Onofre, Guaya y sus dos hijos de 14 y 16 años viven en un garaje en la localidad de Tahíche. Es el segundo lugar que han ocupado en los últimos dos años. Primero vivieron en los apartamentos abandonados Senator, de Costa Teguise, hasta el desalojo el pasado mes de julio. Un amigo que vivía allí les dio la llave de un apartamento que antes ocupaba su hermana y se trasladaron porque no podían afrontar ni los 300 euros que estaban pagando de alquiler.

Dicen que en los Senator vivían “en el lado tranquilo” y que había dos realidades aunque “el ayuntamiento se empeñó en hacer ver que allí no había gente con necesidades”. Cuentan que el día del desalojo llamaron a la Guardia Civil y no acudió, que no había orden judicial de desahucio y que los nuevos propietarios pagaron a la gente para que se marchara. Guaya asegura que le dieron ocho ataques de ansiedad. “Estamos negociando, no echándoles”, dijeron, así que hicieron la mudanza en cuatro horas. “Hay gente que ocupa para que les paguen, no digo que no, pero no es nuestro caso”, señala Onofre.

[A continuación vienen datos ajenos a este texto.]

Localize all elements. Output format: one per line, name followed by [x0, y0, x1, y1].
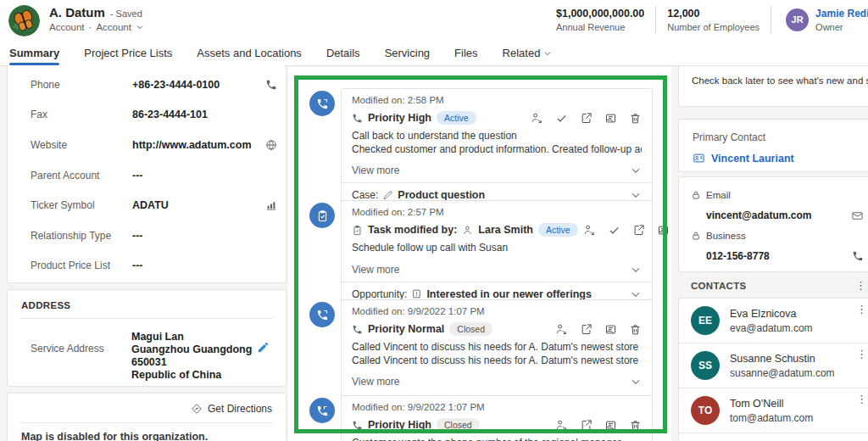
assistant-card: Check back later to see what's new and s… [678, 65, 868, 107]
phone-icon[interactable] [262, 79, 277, 91]
field-value[interactable]: http://www.adatum.com [132, 139, 262, 151]
chevron-down-icon[interactable] [630, 264, 642, 276]
complete-icon[interactable] [608, 224, 620, 237]
contact-list-item[interactable]: SS Susanne Schustin susanne@adatum.com ⋮ [679, 343, 868, 388]
contact-email[interactable]: tom@adatum.com [730, 412, 813, 424]
related-record-prefix: Opportunity: [352, 288, 407, 300]
tab-project-price-lists[interactable]: Project Price Lists [84, 41, 172, 65]
phone-value[interactable]: 012-156-8778 [706, 250, 770, 262]
get-directions-button[interactable]: Get Directions [21, 394, 272, 422]
service-address-value[interactable]: Magui Lan Guangzhou Guangdong 650031 Rep… [131, 331, 257, 382]
tab-summary[interactable]: Summary [9, 41, 59, 65]
phone-icon[interactable] [852, 250, 864, 262]
modified-on: Modified on: 2:58 PM [352, 95, 642, 105]
primary-contact-label: Primary Contact [693, 131, 860, 143]
view-more-link[interactable]: View more [352, 165, 399, 176]
delete-icon[interactable] [629, 323, 642, 336]
delete-icon[interactable] [629, 112, 642, 125]
owner-link[interactable]: Jamie Reding (Sample Data) [815, 8, 868, 20]
contact-list-item[interactable]: TO Tom O'Neill tom@adatum.com ⋮ [679, 388, 868, 433]
assign-icon[interactable] [531, 112, 543, 125]
delete-icon[interactable] [629, 419, 642, 432]
phone-call-activity-icon [309, 91, 335, 116]
email-label-row: Email [691, 186, 864, 204]
chevron-down-icon[interactable] [630, 376, 642, 388]
contact-list-item[interactable]: EE Eva Elznicova eva@adatum.com ⋮ [679, 299, 868, 343]
field-label: Phone [31, 79, 132, 91]
stock-chart-icon[interactable] [262, 199, 277, 211]
edit-pencil-icon[interactable] [257, 331, 272, 382]
tab-servicing[interactable]: Servicing [385, 41, 430, 65]
more-vertical-icon[interactable]: ⋮ [853, 302, 868, 316]
chevron-down-icon[interactable] [630, 165, 642, 176]
open-record-icon[interactable] [632, 224, 645, 237]
activity-title[interactable]: Lara Smith [478, 224, 533, 236]
assign-icon[interactable] [555, 323, 568, 336]
chevron-down-icon [543, 49, 552, 58]
field-phone: Phone +86-23-4444-0100 [8, 70, 286, 100]
email-send-icon[interactable] [851, 209, 864, 222]
view-more-link[interactable]: View more [352, 376, 399, 388]
status-badge: Closed [449, 322, 492, 336]
status-badge: Active [538, 223, 578, 237]
chevron-down-icon[interactable] [136, 23, 144, 31]
form-selector[interactable]: Account [96, 22, 131, 32]
activity-body-line: Customer wants the phone number of the r… [352, 437, 642, 441]
field-value[interactable]: 86-23-4444-101 [132, 109, 262, 120]
chevron-down-icon[interactable] [630, 288, 642, 300]
open-record-icon[interactable] [580, 112, 593, 125]
contact-email[interactable]: susanne@adatum.com [730, 367, 835, 379]
contact-name[interactable]: Eva Elznicova [730, 308, 813, 320]
status-badge: Closed [437, 418, 480, 432]
field-value[interactable]: --- [132, 170, 262, 181]
activity-title[interactable]: Priority High [368, 112, 431, 124]
tab-details[interactable]: Details [326, 41, 360, 65]
field-product-price-list: Product Price List --- [8, 251, 286, 282]
globe-icon[interactable] [262, 139, 277, 151]
complete-icon[interactable] [555, 112, 568, 125]
contact-card-icon [693, 152, 705, 165]
view-more-link[interactable]: View more [352, 264, 399, 276]
tab-related[interactable]: Related [503, 41, 553, 65]
assign-icon[interactable] [583, 224, 596, 237]
field-value[interactable]: +86-23-4444-0100 [132, 79, 262, 91]
primary-contact-link[interactable]: Vincent Lauriant [711, 153, 794, 165]
more-vertical-icon[interactable]: ⋮ [852, 278, 868, 293]
field-value[interactable]: --- [132, 260, 262, 271]
open-record-icon[interactable] [580, 419, 593, 432]
activity-body-line: Called Vincent to discuss his needs for … [352, 354, 642, 368]
more-vertical-icon[interactable]: ⋮ [853, 347, 868, 361]
divider [771, 6, 771, 33]
field-value[interactable]: --- [132, 230, 262, 242]
phone-value-row: 012-156-8778 [691, 245, 864, 267]
field-service-address: Service Address Magui Lan Guangzhou Guan… [21, 319, 272, 382]
activity-title[interactable]: Priority Normal [368, 323, 444, 335]
open-record-icon[interactable] [580, 323, 593, 336]
field-value[interactable]: ADATU [132, 199, 262, 211]
related-record-link[interactable]: Product question [398, 189, 485, 201]
note-icon[interactable] [604, 419, 617, 432]
contact-email[interactable]: eva@adatum.com [730, 322, 813, 334]
tab-files[interactable]: Files [454, 41, 477, 65]
primary-contact-link-row[interactable]: Vincent Lauriant [693, 152, 860, 165]
timeline-panel: Modified on: 2:58 PM Priority High Activ… [288, 67, 671, 441]
entity-type-label: Account [49, 22, 85, 32]
note-icon[interactable] [604, 323, 617, 336]
tab-assets-and-locations[interactable]: Assets and Locations [197, 41, 302, 65]
annual-revenue-value[interactable]: $1,000,000,000.00 [556, 8, 644, 20]
task-activity-icon [309, 203, 335, 228]
activity-title[interactable]: Priority High [368, 419, 431, 431]
timeline-card: Modified on: 9/9/2022 1:07 PM Priority H… [341, 395, 653, 441]
employees-value[interactable]: 12,000 [667, 8, 760, 20]
more-vertical-icon[interactable]: ⋮ [853, 392, 868, 406]
chevron-down-icon[interactable] [630, 189, 642, 201]
contact-avatar: TO [691, 396, 720, 425]
account-page: A. Datum - Saved Account · Account $1,00… [0, 0, 868, 441]
note-icon[interactable] [604, 112, 617, 125]
contact-name[interactable]: Tom O'Neill [730, 398, 813, 410]
assign-icon[interactable] [555, 419, 568, 432]
related-record-link[interactable]: Interested in our newer offerings [426, 288, 591, 300]
email-value[interactable]: vincent@adatum.com [706, 209, 811, 221]
note-icon[interactable] [657, 224, 670, 237]
contact-name[interactable]: Susanne Schustin [730, 353, 835, 365]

En los Senator, la mayor parte del tiempo no tuvieron ni luz ni agua corriente. Ahora están igual. Tienen luz por un generador y cogen el agua de las gasolineras, pagando el precio por litro más caro que el agua corriente: “Prueba a estar una semana sin agua y luz y me dices si ocupar merece la pena”, dice Onofre.

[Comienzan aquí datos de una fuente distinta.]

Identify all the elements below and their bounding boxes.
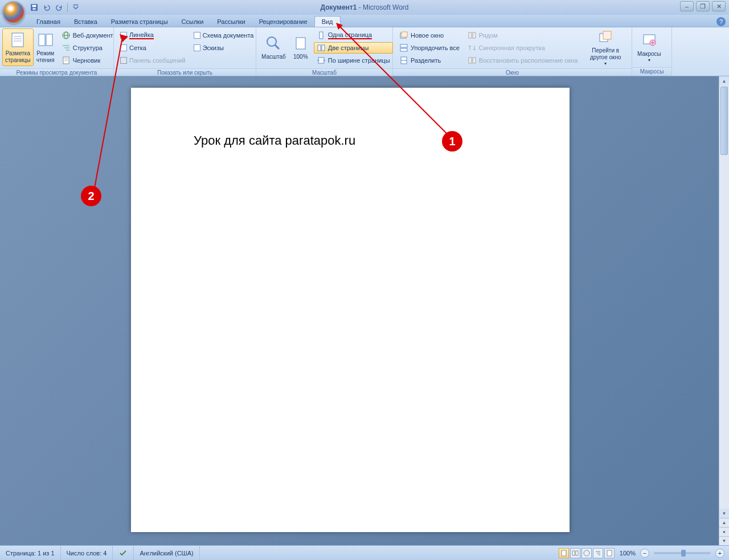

Durante el tiempo en que estuvieron en los Senator pidieron una entrevista con el alcalde de Teguise, que no se llegó a producir. Sí se reunieron con dos concejales. Consiguieron una ayuda de emergencia para alimentos y medicamentos y otra del banco de alimentos “que se acaba en un día”. Dice Onofre que le piden un montón de papeles y que tiene “cuarenta calderos al fuego a la vez”. Guaya asegura que no quiere tener que acudir a servicios sociales pero sí poder acceder a un alquiler social.

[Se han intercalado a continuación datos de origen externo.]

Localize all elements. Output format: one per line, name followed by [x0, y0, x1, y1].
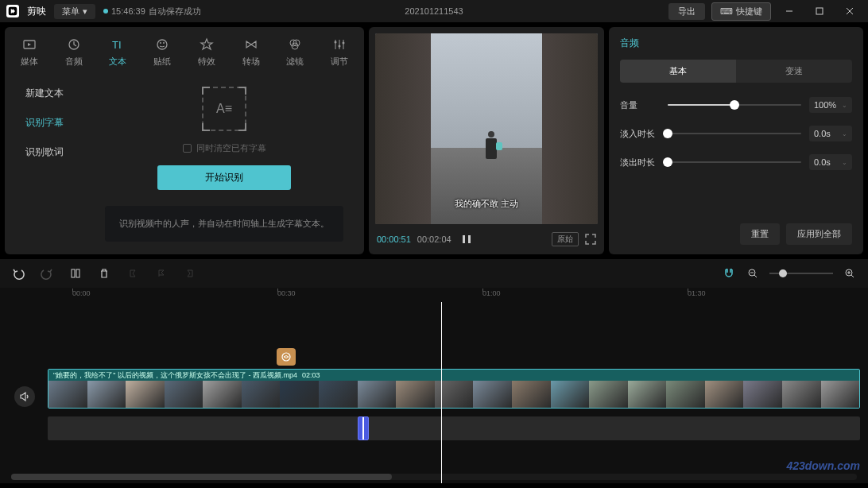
tab-filter[interactable]: 滤镜	[274, 33, 317, 71]
effect-icon	[199, 37, 215, 52]
autosave-status: 15:46:39 自动保存成功	[103, 6, 201, 17]
preview-right-controls: 原始	[552, 232, 596, 246]
apply-all-button[interactable]: 应用到全部	[786, 223, 852, 245]
slider-thumb[interactable]	[779, 269, 787, 277]
timeline-tracks[interactable]: "她要的，我给不了" 以后的视频，这个俄罗斯女孩不会出现了 - 西瓜视频.mp4…	[0, 302, 868, 483]
audio-clip[interactable]	[358, 416, 369, 440]
filter-icon	[287, 37, 303, 52]
fadein-value[interactable]: 0.0s⌄	[809, 126, 852, 141]
menu-button[interactable]: 菜单 ▾	[54, 4, 95, 19]
video-thumbnail	[203, 381, 242, 408]
svg-line-26	[754, 275, 757, 277]
timeline-scrollbar[interactable]	[11, 474, 857, 480]
tab-video[interactable]: 媒体	[8, 33, 51, 71]
reset-button[interactable]: 重置	[740, 223, 780, 245]
titlebar: 剪映 菜单 ▾ 15:46:39 自动保存成功 202101211543 导出 …	[0, 0, 868, 22]
volume-slider[interactable]	[668, 104, 801, 106]
tab-effect[interactable]: 特效	[185, 33, 228, 71]
preview-subtitle: 我的确不敢 主动	[455, 198, 518, 210]
properties-footer: 重置 应用到全部	[620, 223, 852, 245]
slider-thumb[interactable]	[730, 100, 739, 110]
clear-existing-checkbox[interactable]: 同时清空已有字幕	[183, 142, 266, 154]
preview-panel: 我的确不敢 主动 00:00:51 00:02:04 原始	[369, 27, 604, 254]
tab-basic[interactable]: 基本	[620, 60, 736, 83]
track-effect-button[interactable]	[277, 348, 296, 366]
redo-button[interactable]	[40, 266, 54, 281]
audio-icon	[66, 37, 82, 52]
tab-label: 调节	[331, 56, 348, 68]
mark-button[interactable]	[154, 266, 169, 281]
audio-track[interactable]	[48, 416, 860, 440]
fadein-row: 淡入时长 0.0s⌄	[620, 126, 852, 141]
delete-button[interactable]	[97, 266, 111, 281]
clip-title: "她要的，我给不了" 以后的视频，这个俄罗斯女孩不会出现了 - 西瓜视频.mp4	[53, 370, 297, 381]
timeline: 00:0000:3001:0001:30 "她要的，我给不了" 以后的视频，这个…	[0, 259, 868, 483]
project-name: 202101211543	[405, 6, 463, 16]
slider-thumb[interactable]	[663, 129, 672, 138]
fullscreen-button[interactable]	[585, 234, 596, 245]
tab-speed[interactable]: 变速	[736, 60, 852, 83]
preview-controls: 00:00:51 00:02:04 原始	[375, 224, 598, 248]
checkbox-label: 同时清空已有字幕	[196, 142, 266, 154]
main-area: 媒体音频TI文本贴纸特效转场滤镜调节 新建文本 识别字幕 识别歌词 A≡ 同时清…	[0, 22, 868, 259]
sidebar-item-recognize-subtitle[interactable]: 识别字幕	[11, 110, 78, 136]
video-thumbnail	[165, 381, 203, 408]
mute-track-button[interactable]	[14, 386, 35, 407]
maximize-button[interactable]	[808, 3, 831, 19]
mark-in-button[interactable]	[126, 266, 140, 281]
mark-out-button[interactable]	[183, 266, 197, 281]
export-button[interactable]: 导出	[668, 3, 705, 20]
titlebar-right: 导出 ⌨ 快捷键	[668, 2, 862, 21]
magnet-button[interactable]	[722, 266, 736, 281]
sidebar-item-recognize-lyrics[interactable]: 识别歌词	[11, 139, 78, 165]
fadeout-row: 淡出时长 0.0s⌄	[620, 154, 852, 170]
tab-label: 音频	[65, 56, 83, 68]
chevron-icon: ⌄	[842, 130, 847, 137]
playhead[interactable]	[441, 302, 442, 483]
zoom-in-button[interactable]	[843, 266, 857, 281]
adjust-icon	[331, 37, 347, 52]
checkbox-icon	[183, 144, 192, 153]
tab-label: 媒体	[21, 56, 38, 68]
svg-rect-22	[72, 269, 75, 277]
split-button[interactable]	[68, 266, 83, 281]
scrollbar-thumb[interactable]	[11, 474, 392, 480]
tab-label: 贴纸	[153, 56, 171, 68]
play-pause-button[interactable]	[458, 230, 475, 248]
preview-scene	[375, 33, 598, 224]
tab-sticker[interactable]: 贴纸	[141, 33, 184, 71]
volume-value[interactable]: 100%⌄	[809, 97, 852, 113]
zoom-out-button[interactable]	[746, 266, 760, 281]
timeline-toolbar	[0, 259, 868, 288]
effect-icon	[281, 351, 292, 362]
shortcut-button[interactable]: ⌨ 快捷键	[711, 2, 771, 21]
close-button[interactable]	[838, 3, 862, 19]
timeline-ruler[interactable]: 00:0000:3001:0001:30	[48, 288, 868, 302]
tab-adjust[interactable]: 调节	[318, 33, 361, 71]
svg-rect-21	[468, 235, 471, 243]
svg-line-30	[851, 275, 854, 277]
tab-text[interactable]: TI文本	[97, 33, 140, 71]
sidebar-item-new-text[interactable]: 新建文本	[11, 80, 78, 107]
slider-thumb[interactable]	[663, 157, 672, 167]
preview-viewport[interactable]: 我的确不敢 主动	[375, 33, 598, 224]
tab-label: 滤镜	[286, 56, 304, 68]
undo-button[interactable]	[11, 266, 25, 281]
tab-audio[interactable]: 音频	[52, 33, 95, 71]
volume-row: 音量 100%⌄	[620, 97, 852, 113]
svg-rect-20	[463, 235, 465, 243]
minimize-button[interactable]	[777, 3, 801, 19]
description-text: 识别视频中的人声，并自动在时间轴上生成字幕文本。	[119, 217, 329, 231]
zoom-slider[interactable]	[769, 273, 833, 274]
video-track[interactable]: "她要的，我给不了" 以后的视频，这个俄罗斯女孩不会出现了 - 西瓜视频.mp4…	[48, 369, 860, 409]
fadeout-slider[interactable]	[668, 161, 801, 163]
fadeout-value[interactable]: 0.0s⌄	[809, 154, 852, 170]
tab-transition[interactable]: 转场	[230, 33, 273, 71]
original-ratio-button[interactable]: 原始	[552, 232, 579, 246]
left-panel: 媒体音频TI文本贴纸特效转场滤镜调节 新建文本 识别字幕 识别歌词 A≡ 同时清…	[5, 27, 364, 254]
clip-duration: 02:03	[302, 371, 320, 379]
start-recognition-button[interactable]: 开始识别	[157, 165, 291, 190]
svg-text:TI: TI	[112, 39, 122, 51]
fadein-slider[interactable]	[668, 133, 801, 134]
video-thumbnail	[512, 381, 551, 408]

Dice que los servicios sociales de Teguise han sido una complicación más que una solución: “Con nosotros, seguimiento cero”. Tras la primera visita al garaje, cuando aún tenían los colchones en el suelo, les dijeron que si no resolvían la situación y enviaban a los niños a otro lugar, en septiembre iniciarían ellos el proceso para que los niños no vivieran en esas condiciones. El garaje, por otra parte, a pesar de que no es una casa, está adecentado “y los niños no son unos bebés”, recalca ella, que asegura que le dijeron que su enfermedad es un agravante, “una razón más para quitarme a los niños”.

Guaya cree que “la gente necesita vivienda no solo ahora sino desde hace muchos años y no se ha hecho nada, y nos dicen que las competencias son del Gobierno de Canarias, pero si ellos solo son intermediarios, para qué queremos a los intermediarios”.